The input images are typically pre-processed before being fed for inference of different deep neural networks (DNNs). The Preprocess function applies mean (α) and bias (β) values provided by the user to the input image.
output = (input - α) * β
API Syntax
template <int IN_TYPE, int OUT_TYPE, int HEIGHT, int WIDTH, int NPC, int WIDTH_A, int IBITS_A, int WIDTH_B,
int IBITS_B, int WIDTH_OUT, int IBITS_OUT, int XFCVDEPTH_IN = _XFCVDEPTH_DEFAULT, int XFCVDEPTH_OUT = _XFCVDEPTH_DEFAULT>
void preProcess(xf::cv::Mat<IN_TYPE, HEIGHT, WIDTH, NPC, XFCVDEPTH_IN>& in_mat,
xf::cv::Mat<OUT_TYPE, HEIGHT, WIDTH, NPC, XFCVDEPTH_OUT>& out_mat,
float params[2 * XF_CHANNELS(IN_TYPE, NPC)])
The following table describes the template and the function parameters.
Parameter | Description |
---|---|
IN_TYPE | Type of the input image.
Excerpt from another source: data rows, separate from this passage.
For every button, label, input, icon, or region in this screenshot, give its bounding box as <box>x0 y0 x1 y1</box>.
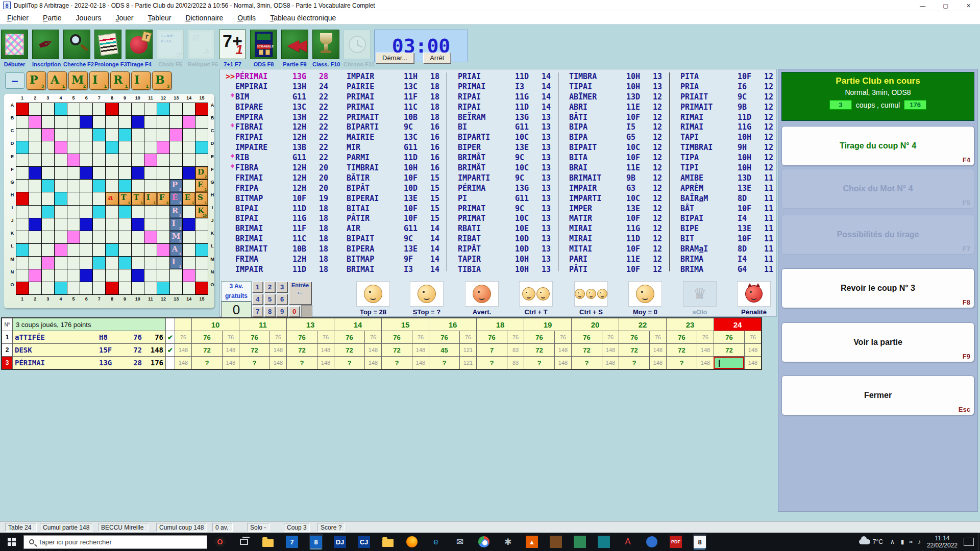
board-square[interactable] <box>55 167 67 179</box>
volume-icon[interactable]: ♪ <box>918 538 921 545</box>
table-cumul-cell[interactable]: 76 <box>270 331 286 343</box>
board-square[interactable] <box>119 231 131 243</box>
word-row[interactable]: BRIMAG411 <box>667 264 776 274</box>
board-square[interactable]: M2 <box>170 231 182 243</box>
word-row[interactable]: IMPAIR11H18 <box>333 71 443 82</box>
close-button[interactable]: ✕ <box>957 0 980 11</box>
panel-button-voir-la-partie[interactable]: Voir la partieF9 <box>781 322 974 362</box>
word-row[interactable]: BRAMaI8D11 <box>667 244 776 254</box>
board-square[interactable] <box>195 269 208 282</box>
numpad-key-8[interactable]: 8 <box>264 306 275 317</box>
word-row[interactable]: RBATI10E13 <box>445 223 554 234</box>
numpad-key-4[interactable]: 4 <box>252 294 263 305</box>
table-score-cell[interactable]: 76 <box>524 331 554 343</box>
table-cumul-cell[interactable]: 148 <box>364 344 381 356</box>
board-square[interactable] <box>157 116 169 128</box>
board-square[interactable] <box>106 269 118 282</box>
board-square[interactable] <box>106 103 118 115</box>
board-square[interactable] <box>16 192 29 205</box>
board-square[interactable] <box>16 282 29 294</box>
board-square[interactable] <box>67 269 80 282</box>
board-square[interactable] <box>132 231 144 243</box>
board-square[interactable]: I1 <box>170 218 182 231</box>
board-square[interactable] <box>93 231 105 243</box>
board-square[interactable] <box>55 282 67 294</box>
word-row[interactable]: EMPIRAI13H24 <box>222 82 331 92</box>
table-cumul-cell[interactable]: 76 <box>364 331 381 343</box>
move-word-cell[interactable]: DESK15F72148 <box>12 344 165 356</box>
board-square[interactable] <box>93 141 105 154</box>
board-square[interactable] <box>55 244 67 256</box>
word-row[interactable]: IMPAIR11D18 <box>222 264 331 274</box>
word-row[interactable]: BIPER13E13 <box>445 142 554 153</box>
word-row[interactable]: MATIR10F12 <box>556 213 665 223</box>
board-square[interactable]: E1 <box>183 192 195 205</box>
board-square[interactable] <box>106 206 118 218</box>
rack-tile[interactable]: R1 <box>110 71 130 90</box>
board-square[interactable] <box>80 257 92 269</box>
board-square[interactable] <box>144 269 157 282</box>
maximize-button[interactable]: ▢ <box>934 0 957 11</box>
board-square[interactable] <box>183 269 195 282</box>
word-row[interactable]: BRIMÂT9C13 <box>445 153 554 163</box>
board-square[interactable] <box>16 257 29 269</box>
panel-button-fermer[interactable]: FermerEsc <box>781 375 974 415</box>
word-row[interactable]: PRIMAI11C18 <box>333 102 443 112</box>
score-entry-cell[interactable] <box>714 357 744 369</box>
table-cumul-cell[interactable]: 121 <box>459 344 476 356</box>
board-square[interactable] <box>157 103 169 115</box>
table-cumul-cell[interactable]: 76 <box>412 331 429 343</box>
board-square[interactable]: T1 <box>132 192 144 205</box>
board-square[interactable] <box>144 231 157 243</box>
table-cumul-cell[interactable]: 148 <box>317 344 334 356</box>
board-square[interactable] <box>67 192 80 205</box>
board-square[interactable] <box>80 244 92 256</box>
board-square[interactable] <box>144 206 157 218</box>
word-row[interactable]: MITAI10F12 <box>556 244 665 254</box>
word-row[interactable]: RIBAT10D13 <box>445 234 554 244</box>
board-square[interactable] <box>132 206 144 218</box>
board-square[interactable] <box>67 167 80 179</box>
board-square[interactable] <box>132 167 144 179</box>
board-square[interactable] <box>29 231 41 243</box>
board-square[interactable] <box>132 154 144 166</box>
word-row[interactable]: BAÏRaM8D11 <box>667 193 776 204</box>
numpad-key-6[interactable]: 6 <box>277 294 287 305</box>
board-square[interactable] <box>29 167 41 179</box>
table-score-cell[interactable]: ? <box>571 357 602 369</box>
board-square[interactable] <box>29 154 41 166</box>
word-row[interactable]: *BIMG1122 <box>222 92 331 102</box>
numpad-key-5[interactable]: 5 <box>264 294 275 305</box>
table-cumul-cell[interactable]: 83 <box>507 344 524 356</box>
board-square[interactable] <box>55 103 67 115</box>
word-row[interactable]: BIG1113 <box>445 122 554 132</box>
taskbar-clock[interactable]: 11:14 22/02/2022 <box>927 535 958 549</box>
board-square[interactable] <box>93 257 105 269</box>
move-word-cell[interactable]: aTTIFÉEH87676 <box>12 331 165 343</box>
board-square[interactable] <box>195 141 208 154</box>
network-icon[interactable]: ≈ <box>909 538 913 545</box>
table-cumul-cell[interactable]: 148 <box>412 344 429 356</box>
word-row[interactable]: PÂTI10F12 <box>556 264 665 274</box>
table-cumul-cell[interactable]: 76 <box>317 331 334 343</box>
word-row[interactable]: BÂTI10F12 <box>556 112 665 122</box>
board-square[interactable] <box>93 103 105 115</box>
board-square[interactable] <box>195 154 208 166</box>
word-row[interactable]: RIPÂT10D13 <box>445 244 554 254</box>
board-square[interactable] <box>29 257 41 269</box>
table-cumul-cell[interactable]: 148 <box>602 344 619 356</box>
table-score-cell[interactable]: 7 <box>476 344 507 356</box>
menu-item-dictionnaire[interactable]: Dictionnaire <box>185 14 223 22</box>
word-row[interactable]: RIPAI11D14 <box>445 102 554 112</box>
board-square[interactable] <box>16 141 29 154</box>
taskbar-icon-duplitop-8-active[interactable]: 8 <box>693 534 706 549</box>
board-square[interactable] <box>55 129 67 141</box>
word-row[interactable]: PRIAI11D14 <box>445 71 554 82</box>
toolbar-item-board[interactable]: Débuter <box>1 30 28 67</box>
board-square[interactable] <box>16 206 29 218</box>
table-score-cell[interactable]: 76 <box>334 331 364 343</box>
board-square[interactable] <box>132 218 144 231</box>
board-square[interactable] <box>170 282 182 294</box>
numpad-key-0[interactable]: 0 <box>289 306 300 317</box>
word-row[interactable]: TIMBRAI9H12 <box>667 142 776 153</box>
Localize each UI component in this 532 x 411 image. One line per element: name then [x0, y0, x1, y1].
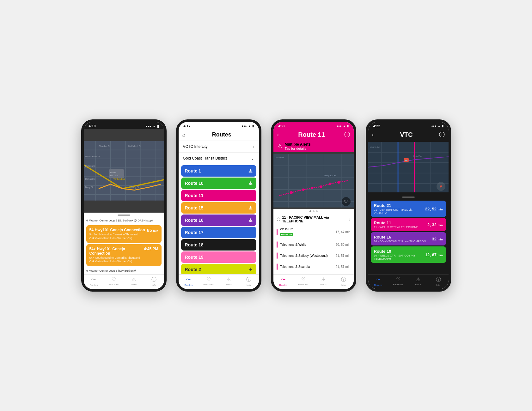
map-view-4[interactable]: 🚌 Mound Ave Central Ave ♥: [368, 140, 449, 194]
time-3: 4:22: [278, 124, 285, 128]
vtc-route-10[interactable]: Route 10 10 - WELLS CTR - SATICOY via TE…: [371, 246, 446, 263]
nav-favorites-label-4: Favorites: [393, 283, 403, 286]
back-button-4[interactable]: ‹: [372, 131, 374, 138]
route-btn-15[interactable]: Route 15 ⚠: [181, 202, 256, 214]
dot-1: [309, 210, 311, 212]
info-button-4[interactable]: ⓘ: [439, 131, 445, 138]
routes-title: Routes: [188, 131, 255, 138]
stop-times-1: 20, 50 min: [336, 243, 351, 246]
alerts-icon-2: ⚠: [226, 276, 231, 282]
gold-coast-label: Gold Coast Transit District: [183, 156, 227, 160]
nav-alerts-label-2: Alerts: [225, 283, 232, 286]
drag-handle[interactable]: [118, 215, 130, 216]
route-card-title-1: 54-Hwy101-Conejo Connection: [89, 228, 147, 232]
route-15-warn: ⚠: [248, 205, 253, 210]
heart-button-4[interactable]: ♥: [437, 182, 445, 191]
stop-name-3: Telephone & Scandia: [280, 265, 310, 269]
map-view-1[interactable]: Chandler St McCulloch St N Ponderosa Dr …: [84, 129, 164, 213]
vtc-route-10-time: 12, 67 min: [425, 252, 443, 257]
map-view-3[interactable]: Di tonville Telegraph Rd ♡: [273, 152, 354, 209]
stop-label-1: Warner Center Loop 6 (S. Burbank @ DASH …: [84, 217, 164, 224]
svg-text:Central Ave: Central Ave: [413, 155, 422, 157]
stop-dot-2: [86, 270, 88, 272]
nav-alerts-label-4: Alerts: [415, 283, 421, 286]
info-icon-1: ⓘ: [151, 276, 156, 283]
nav-routes-label-3: Routes: [279, 284, 287, 287]
svg-rect-18: [109, 169, 124, 178]
vtc-route-21-sub: 21 - CENTERPOINT MALL via VICTORIA: [374, 208, 425, 215]
nav-routes-label-2: Routes: [185, 284, 193, 287]
info-button-3[interactable]: ⓘ: [344, 131, 350, 138]
stop-dot-1: [86, 220, 88, 221]
route-btn-17[interactable]: Route 17: [181, 227, 256, 238]
drag-handle-4[interactable]: [402, 196, 415, 198]
stop-route-header[interactable]: ⬡ 11 - PACIFIC VIEW MALL via TELEPHONE ›: [273, 214, 354, 225]
nav-info-3[interactable]: ⓘ Info: [333, 276, 354, 287]
route-card-sub-1: 54-Southbound to Camarillo/Thousand Oaks…: [89, 233, 147, 240]
nav-favorites-1[interactable]: ♡ Favorites: [104, 276, 124, 287]
stop-item-1[interactable]: Telephone & Wells 20, 50 min: [273, 239, 354, 250]
page-dots-3: [273, 209, 354, 214]
stop-line-0: [277, 229, 278, 235]
departures-panel: Warner Center Loop 6 (S. Burbank @ DASH …: [84, 213, 164, 274]
back-button-3[interactable]: ‹: [277, 131, 279, 138]
vctc-chevron: ›: [253, 144, 254, 149]
routes-icon-3: 〜: [281, 276, 286, 283]
stop-times-0: 17, 47 min: [336, 230, 351, 234]
home-icon[interactable]: ⌂: [182, 132, 186, 138]
route-card-1[interactable]: 54-Hwy101-Conejo Connection 54-Southboun…: [86, 225, 162, 243]
nav-alerts-4[interactable]: ⚠ Alerts: [408, 276, 429, 287]
nav-favorites-3[interactable]: ♡ Favorites: [293, 276, 314, 287]
route-btn-19[interactable]: Route 19: [181, 251, 256, 263]
nav-info-2[interactable]: ⓘ Info: [239, 276, 259, 287]
vtc-route-16-name: Route 16: [374, 235, 426, 239]
stop-item-left-3: Telephone & Scandia: [277, 263, 310, 270]
svg-text:Mound Ave: Mound Ave: [370, 146, 380, 148]
bottom-nav-1: 〜 Routes ♡ Favorites ⚠ Alerts ⓘ Info: [84, 274, 164, 289]
nav-alerts-1[interactable]: ⚠ Alerts: [124, 276, 144, 287]
nav-info-4[interactable]: ⓘ Info: [428, 276, 449, 287]
route-15-label: Route 15: [185, 205, 204, 210]
nav-favorites-4[interactable]: ♡ Favorites: [388, 276, 408, 287]
stop-times-2: 21, 51 min: [336, 254, 351, 257]
routes-icon-4: 〜: [376, 276, 381, 283]
alert-title-3: Multiple Alerts: [285, 142, 311, 147]
dot-3: [316, 210, 318, 212]
vctc-label: VCTC Intercity: [183, 144, 208, 149]
routes-header: ⌂ Routes: [179, 129, 259, 141]
route-1-warn: ⚠: [248, 168, 253, 173]
vctc-intercity-row[interactable]: VCTC Intercity ›: [179, 141, 259, 153]
gold-coast-row[interactable]: Gold Coast Transit District ⌄: [179, 153, 259, 164]
nav-routes-1[interactable]: 〜 Routes: [84, 276, 104, 287]
nav-routes-2[interactable]: 〜 Routes: [179, 276, 199, 287]
vtc-route-21-info: Route 21 21 - CENTERPOINT MALL via VICTO…: [374, 203, 425, 215]
route-card-2[interactable]: 54x-Hwy101-Conejo Connection 54X-Southbo…: [86, 244, 162, 266]
route-btn-2[interactable]: Route 2 ⚠: [181, 264, 256, 274]
nav-routes-3[interactable]: 〜 Routes: [273, 276, 294, 287]
vtc-route-16[interactable]: Route 16 16 - DOWNTOWN OJAI via THOMPSON…: [371, 232, 446, 245]
route-btn-11[interactable]: Route 11: [181, 190, 256, 201]
route-btn-1[interactable]: Route 1 ⚠: [181, 165, 256, 177]
wifi-icon: ▲: [153, 124, 156, 128]
alert-banner-3[interactable]: ⚠ Multiple Alerts Tap for details: [273, 140, 354, 152]
nav-alerts-3[interactable]: ⚠ Alerts: [314, 276, 334, 287]
stop-item-0[interactable]: Wells Ctr. Route 10 17, 47 min: [273, 225, 354, 239]
route-btn-18[interactable]: Route 18: [181, 239, 256, 251]
route-19-label: Route 19: [185, 255, 204, 260]
alert-text-3: Multiple Alerts Tap for details: [285, 142, 311, 150]
bottom-nav-2: 〜 Routes ♡ Favorites ⚠ Alerts ⓘ Info: [179, 274, 259, 289]
heart-button-3[interactable]: ♡: [342, 197, 351, 206]
stop-item-2[interactable]: Telephone & Saticoy (Westbound) 21, 51 m…: [273, 250, 354, 261]
nav-info-1[interactable]: ⓘ Info: [144, 276, 164, 287]
route-btn-16[interactable]: Route 16 ⚠: [181, 215, 256, 226]
stop-line-3: [277, 263, 278, 270]
nav-alerts-2[interactable]: ⚠ Alerts: [219, 276, 239, 287]
stop-item-3[interactable]: Telephone & Scandia 21, 51 min: [273, 261, 354, 272]
route-btn-10[interactable]: Route 10 ⚠: [181, 178, 256, 189]
alerts-icon-3: ⚠: [321, 276, 326, 282]
vtc-route-11[interactable]: Route 11 11 - WELLS CTR via TELEPHONE 2,…: [371, 218, 446, 231]
nav-routes-4[interactable]: 〜 Routes: [368, 276, 388, 287]
vtc-route-21[interactable]: Route 21 21 - CENTERPOINT MALL via VICTO…: [371, 201, 446, 217]
nav-favorites-2[interactable]: ♡ Favorites: [199, 276, 219, 287]
screenshot-container: 4:10 ●●● ▲ ▮: [0, 0, 532, 411]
Supported values are XF_8UC3, XF_10UC3, XF_12UC3, XF_16UC3 |
OUT_TYPE | Type of the output image. Supported values are XF_8UC3, XF_10UC3, XF_12UC3, XF_16UC3 |
HEIGHT | Maximum rows of the input image |
WIDTH | Maximum columns of the input image |
NPC | Number of pixels processed per clock |
WIDTH_A | alpha bit width |
IBITS_A | Number of integer bits for alpha |
WIDTH_B | beta bit width |
IBITS_B | Number of integer bits for beta |
WIDTH_OUT | Output bit width |
IBITS_OUT | Number of integer bits for output |
XFCVDEPTH_IN | Depth of the hls::stream of input image |
XFCVDEPTH_OUT | Depth of the hls::stream of output image |
in_mat | Input image |
out_mat | Output image |
params | Array containing α, β values per channel |
Resource Utilization
The following table summarizes the resource utilization of preProcess for NPC =8, for a maximum input image size of 1280x720 pixels. The results are after synthesis in Vitis 2019.2 for the Xilinx xcu200-fsgd2104-2-e FPGA at 300 MHz. Latency for this configuration is 0.7 ms.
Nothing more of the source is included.